* What the task requires: Within the material below, count every line with the string "användning". Give no more than the number.

* Records for this task:

============================================================

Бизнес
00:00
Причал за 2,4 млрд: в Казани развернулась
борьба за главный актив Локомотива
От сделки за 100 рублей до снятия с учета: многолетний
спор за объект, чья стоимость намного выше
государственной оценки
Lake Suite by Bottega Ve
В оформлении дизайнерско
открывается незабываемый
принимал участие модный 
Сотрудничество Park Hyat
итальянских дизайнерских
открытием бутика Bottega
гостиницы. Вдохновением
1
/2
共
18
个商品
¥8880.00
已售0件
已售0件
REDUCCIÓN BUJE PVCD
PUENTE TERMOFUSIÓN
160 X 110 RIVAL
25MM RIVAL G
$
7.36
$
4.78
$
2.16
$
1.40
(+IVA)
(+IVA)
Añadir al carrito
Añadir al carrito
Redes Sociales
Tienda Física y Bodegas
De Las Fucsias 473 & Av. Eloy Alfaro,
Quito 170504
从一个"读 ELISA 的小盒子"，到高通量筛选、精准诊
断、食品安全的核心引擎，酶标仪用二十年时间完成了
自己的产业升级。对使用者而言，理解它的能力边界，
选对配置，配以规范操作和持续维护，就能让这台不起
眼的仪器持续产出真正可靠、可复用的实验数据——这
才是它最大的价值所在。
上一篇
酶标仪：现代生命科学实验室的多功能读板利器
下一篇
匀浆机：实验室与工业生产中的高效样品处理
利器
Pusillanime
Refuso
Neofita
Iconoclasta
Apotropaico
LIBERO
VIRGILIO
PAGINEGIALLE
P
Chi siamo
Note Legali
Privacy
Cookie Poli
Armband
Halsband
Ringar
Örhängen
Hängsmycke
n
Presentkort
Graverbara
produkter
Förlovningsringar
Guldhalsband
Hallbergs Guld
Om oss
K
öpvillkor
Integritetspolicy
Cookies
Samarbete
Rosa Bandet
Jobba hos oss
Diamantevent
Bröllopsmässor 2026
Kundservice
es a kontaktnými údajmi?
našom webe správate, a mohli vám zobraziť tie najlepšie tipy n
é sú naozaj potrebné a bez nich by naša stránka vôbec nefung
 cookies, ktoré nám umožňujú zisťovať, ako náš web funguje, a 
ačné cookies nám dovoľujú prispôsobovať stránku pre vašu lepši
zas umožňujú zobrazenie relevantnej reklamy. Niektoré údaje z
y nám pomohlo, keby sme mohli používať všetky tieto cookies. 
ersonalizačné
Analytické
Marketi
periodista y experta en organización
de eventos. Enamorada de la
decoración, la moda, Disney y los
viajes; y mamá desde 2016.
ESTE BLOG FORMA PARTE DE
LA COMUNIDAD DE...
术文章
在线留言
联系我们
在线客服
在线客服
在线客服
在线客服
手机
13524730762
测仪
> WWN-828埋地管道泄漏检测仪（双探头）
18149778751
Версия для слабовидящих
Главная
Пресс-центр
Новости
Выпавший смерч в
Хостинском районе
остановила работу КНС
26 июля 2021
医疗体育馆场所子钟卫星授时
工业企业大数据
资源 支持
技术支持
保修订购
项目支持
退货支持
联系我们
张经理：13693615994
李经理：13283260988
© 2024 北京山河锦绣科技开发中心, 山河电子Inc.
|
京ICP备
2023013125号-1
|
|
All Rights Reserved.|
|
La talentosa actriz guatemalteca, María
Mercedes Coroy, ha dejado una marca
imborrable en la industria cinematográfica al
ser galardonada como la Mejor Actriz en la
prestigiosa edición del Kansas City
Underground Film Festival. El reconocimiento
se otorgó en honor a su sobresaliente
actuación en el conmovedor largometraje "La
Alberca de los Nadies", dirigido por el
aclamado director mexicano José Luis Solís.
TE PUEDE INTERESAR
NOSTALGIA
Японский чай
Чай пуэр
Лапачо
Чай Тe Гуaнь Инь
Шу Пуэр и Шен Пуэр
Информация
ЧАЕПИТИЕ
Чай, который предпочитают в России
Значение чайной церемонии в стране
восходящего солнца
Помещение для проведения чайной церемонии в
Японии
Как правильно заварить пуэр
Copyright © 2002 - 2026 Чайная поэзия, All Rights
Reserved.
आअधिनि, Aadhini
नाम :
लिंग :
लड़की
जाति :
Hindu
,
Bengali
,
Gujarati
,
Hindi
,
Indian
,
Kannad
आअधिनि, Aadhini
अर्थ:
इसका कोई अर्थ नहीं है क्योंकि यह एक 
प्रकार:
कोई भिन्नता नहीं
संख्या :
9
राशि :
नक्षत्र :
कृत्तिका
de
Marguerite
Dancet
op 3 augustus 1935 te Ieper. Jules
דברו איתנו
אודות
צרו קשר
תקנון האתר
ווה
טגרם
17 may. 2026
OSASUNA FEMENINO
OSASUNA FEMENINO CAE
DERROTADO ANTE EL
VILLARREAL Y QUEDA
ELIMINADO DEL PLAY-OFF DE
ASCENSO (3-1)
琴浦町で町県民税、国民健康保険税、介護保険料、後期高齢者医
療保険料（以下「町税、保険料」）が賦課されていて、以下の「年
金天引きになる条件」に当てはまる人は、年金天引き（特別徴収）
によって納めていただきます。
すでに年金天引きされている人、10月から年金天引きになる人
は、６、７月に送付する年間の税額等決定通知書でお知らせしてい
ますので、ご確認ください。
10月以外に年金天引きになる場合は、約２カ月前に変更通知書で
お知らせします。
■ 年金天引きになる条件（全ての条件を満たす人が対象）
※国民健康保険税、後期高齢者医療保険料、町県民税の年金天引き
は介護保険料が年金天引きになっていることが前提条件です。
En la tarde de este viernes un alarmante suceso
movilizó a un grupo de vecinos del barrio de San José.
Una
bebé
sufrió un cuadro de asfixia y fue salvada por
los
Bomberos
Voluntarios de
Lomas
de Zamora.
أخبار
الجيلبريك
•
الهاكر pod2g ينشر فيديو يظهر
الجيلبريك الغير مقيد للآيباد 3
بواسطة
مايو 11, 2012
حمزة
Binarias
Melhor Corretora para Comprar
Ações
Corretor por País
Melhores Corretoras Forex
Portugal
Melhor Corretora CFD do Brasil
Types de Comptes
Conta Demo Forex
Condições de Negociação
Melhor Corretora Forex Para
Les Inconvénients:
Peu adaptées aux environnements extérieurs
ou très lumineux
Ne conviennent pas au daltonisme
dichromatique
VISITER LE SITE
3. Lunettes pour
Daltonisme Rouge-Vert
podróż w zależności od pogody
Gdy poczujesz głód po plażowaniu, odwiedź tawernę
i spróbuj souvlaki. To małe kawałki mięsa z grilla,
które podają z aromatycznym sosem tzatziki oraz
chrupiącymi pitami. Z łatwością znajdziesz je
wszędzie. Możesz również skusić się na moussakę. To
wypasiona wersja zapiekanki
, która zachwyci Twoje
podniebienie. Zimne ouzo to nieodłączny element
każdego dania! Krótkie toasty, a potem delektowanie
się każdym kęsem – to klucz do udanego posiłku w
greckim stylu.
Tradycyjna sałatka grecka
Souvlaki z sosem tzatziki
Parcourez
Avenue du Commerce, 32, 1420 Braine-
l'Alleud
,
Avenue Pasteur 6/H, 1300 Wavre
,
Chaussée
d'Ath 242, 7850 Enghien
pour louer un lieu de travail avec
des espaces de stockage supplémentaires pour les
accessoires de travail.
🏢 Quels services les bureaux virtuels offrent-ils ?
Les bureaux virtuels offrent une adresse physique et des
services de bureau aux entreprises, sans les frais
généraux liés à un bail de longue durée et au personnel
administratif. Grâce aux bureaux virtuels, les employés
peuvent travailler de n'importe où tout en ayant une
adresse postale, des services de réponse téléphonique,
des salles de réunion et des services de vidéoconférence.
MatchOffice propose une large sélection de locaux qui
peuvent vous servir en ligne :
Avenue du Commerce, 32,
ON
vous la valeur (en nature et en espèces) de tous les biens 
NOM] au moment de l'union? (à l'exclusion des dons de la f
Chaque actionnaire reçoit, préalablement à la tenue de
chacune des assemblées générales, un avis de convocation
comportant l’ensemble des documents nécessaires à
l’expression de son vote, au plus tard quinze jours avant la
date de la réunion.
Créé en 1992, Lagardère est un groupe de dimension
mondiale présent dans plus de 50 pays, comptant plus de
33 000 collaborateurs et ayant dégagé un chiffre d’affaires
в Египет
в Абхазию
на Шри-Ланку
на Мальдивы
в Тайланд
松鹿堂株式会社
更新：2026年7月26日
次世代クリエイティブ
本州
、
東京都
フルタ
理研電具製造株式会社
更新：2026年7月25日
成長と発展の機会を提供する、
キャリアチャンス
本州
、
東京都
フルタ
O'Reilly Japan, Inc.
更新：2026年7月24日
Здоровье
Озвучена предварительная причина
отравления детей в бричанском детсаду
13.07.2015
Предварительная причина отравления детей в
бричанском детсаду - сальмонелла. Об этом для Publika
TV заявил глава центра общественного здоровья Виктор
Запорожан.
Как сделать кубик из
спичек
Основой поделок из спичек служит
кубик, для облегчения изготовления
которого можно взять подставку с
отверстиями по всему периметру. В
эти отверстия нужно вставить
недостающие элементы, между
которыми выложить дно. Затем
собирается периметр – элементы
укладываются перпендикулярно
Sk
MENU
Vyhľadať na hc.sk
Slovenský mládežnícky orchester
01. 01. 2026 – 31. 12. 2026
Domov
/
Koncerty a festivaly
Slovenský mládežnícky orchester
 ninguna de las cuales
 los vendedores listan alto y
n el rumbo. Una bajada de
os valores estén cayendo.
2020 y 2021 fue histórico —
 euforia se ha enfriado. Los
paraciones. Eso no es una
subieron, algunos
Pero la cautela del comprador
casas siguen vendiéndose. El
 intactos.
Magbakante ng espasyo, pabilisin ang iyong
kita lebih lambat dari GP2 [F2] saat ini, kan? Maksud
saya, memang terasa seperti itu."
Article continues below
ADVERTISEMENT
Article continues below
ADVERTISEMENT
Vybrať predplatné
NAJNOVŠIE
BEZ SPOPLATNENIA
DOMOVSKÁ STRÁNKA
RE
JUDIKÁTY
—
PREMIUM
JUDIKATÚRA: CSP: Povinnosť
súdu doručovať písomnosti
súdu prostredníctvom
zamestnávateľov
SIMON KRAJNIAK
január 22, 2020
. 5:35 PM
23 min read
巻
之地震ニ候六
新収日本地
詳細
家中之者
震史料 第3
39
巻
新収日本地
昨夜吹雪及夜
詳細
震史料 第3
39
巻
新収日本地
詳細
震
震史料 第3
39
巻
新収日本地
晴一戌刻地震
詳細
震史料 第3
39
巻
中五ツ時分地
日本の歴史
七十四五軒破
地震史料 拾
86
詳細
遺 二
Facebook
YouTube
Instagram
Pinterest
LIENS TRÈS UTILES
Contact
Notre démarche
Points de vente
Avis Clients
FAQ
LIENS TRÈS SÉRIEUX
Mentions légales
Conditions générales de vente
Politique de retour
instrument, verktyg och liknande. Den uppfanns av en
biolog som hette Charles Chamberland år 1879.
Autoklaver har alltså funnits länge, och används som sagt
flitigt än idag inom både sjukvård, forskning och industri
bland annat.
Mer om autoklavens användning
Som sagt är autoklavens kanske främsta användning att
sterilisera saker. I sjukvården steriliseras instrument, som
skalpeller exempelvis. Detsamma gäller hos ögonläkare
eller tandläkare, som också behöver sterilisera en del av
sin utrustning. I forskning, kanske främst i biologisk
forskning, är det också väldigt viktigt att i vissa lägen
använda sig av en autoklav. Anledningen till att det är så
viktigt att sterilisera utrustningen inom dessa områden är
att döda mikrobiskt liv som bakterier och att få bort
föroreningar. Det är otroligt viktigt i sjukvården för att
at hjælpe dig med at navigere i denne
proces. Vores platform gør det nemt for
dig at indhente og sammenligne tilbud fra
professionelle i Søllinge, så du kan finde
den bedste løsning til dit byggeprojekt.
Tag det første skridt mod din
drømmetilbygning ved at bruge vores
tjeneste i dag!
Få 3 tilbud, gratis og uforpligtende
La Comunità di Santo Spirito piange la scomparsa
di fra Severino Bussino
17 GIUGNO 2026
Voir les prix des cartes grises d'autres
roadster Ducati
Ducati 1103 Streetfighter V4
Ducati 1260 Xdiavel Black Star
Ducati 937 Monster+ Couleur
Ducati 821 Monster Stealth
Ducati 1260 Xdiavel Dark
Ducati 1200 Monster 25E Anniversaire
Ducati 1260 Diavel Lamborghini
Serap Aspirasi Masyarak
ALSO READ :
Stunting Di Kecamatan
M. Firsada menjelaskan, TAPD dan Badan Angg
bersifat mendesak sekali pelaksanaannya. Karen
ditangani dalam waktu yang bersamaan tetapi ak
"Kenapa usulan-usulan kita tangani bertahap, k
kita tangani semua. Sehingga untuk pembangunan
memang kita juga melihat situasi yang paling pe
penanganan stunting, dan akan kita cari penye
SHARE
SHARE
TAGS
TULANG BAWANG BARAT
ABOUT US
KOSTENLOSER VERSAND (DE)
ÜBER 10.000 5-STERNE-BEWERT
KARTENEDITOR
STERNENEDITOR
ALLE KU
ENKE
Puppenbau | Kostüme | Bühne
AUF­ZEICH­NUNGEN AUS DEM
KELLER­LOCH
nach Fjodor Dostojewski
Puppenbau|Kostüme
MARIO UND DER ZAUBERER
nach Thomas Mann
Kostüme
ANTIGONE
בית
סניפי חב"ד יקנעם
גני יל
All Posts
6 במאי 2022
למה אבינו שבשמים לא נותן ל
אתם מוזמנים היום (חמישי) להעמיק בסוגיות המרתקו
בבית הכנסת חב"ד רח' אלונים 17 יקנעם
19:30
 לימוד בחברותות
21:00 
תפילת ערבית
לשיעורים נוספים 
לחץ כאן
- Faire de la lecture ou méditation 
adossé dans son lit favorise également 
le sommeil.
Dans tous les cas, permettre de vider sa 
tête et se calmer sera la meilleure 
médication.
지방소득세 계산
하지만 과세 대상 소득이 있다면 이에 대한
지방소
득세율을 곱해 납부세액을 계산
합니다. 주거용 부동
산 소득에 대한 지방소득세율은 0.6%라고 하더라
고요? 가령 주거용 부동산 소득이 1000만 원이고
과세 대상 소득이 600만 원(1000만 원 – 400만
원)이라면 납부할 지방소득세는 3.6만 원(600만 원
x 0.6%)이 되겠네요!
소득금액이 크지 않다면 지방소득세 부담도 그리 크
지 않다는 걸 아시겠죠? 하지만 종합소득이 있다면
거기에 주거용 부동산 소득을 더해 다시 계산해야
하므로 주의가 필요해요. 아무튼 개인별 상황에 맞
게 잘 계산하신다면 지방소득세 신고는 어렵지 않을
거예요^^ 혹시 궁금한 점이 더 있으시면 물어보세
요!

============================================================

* Your solution: 2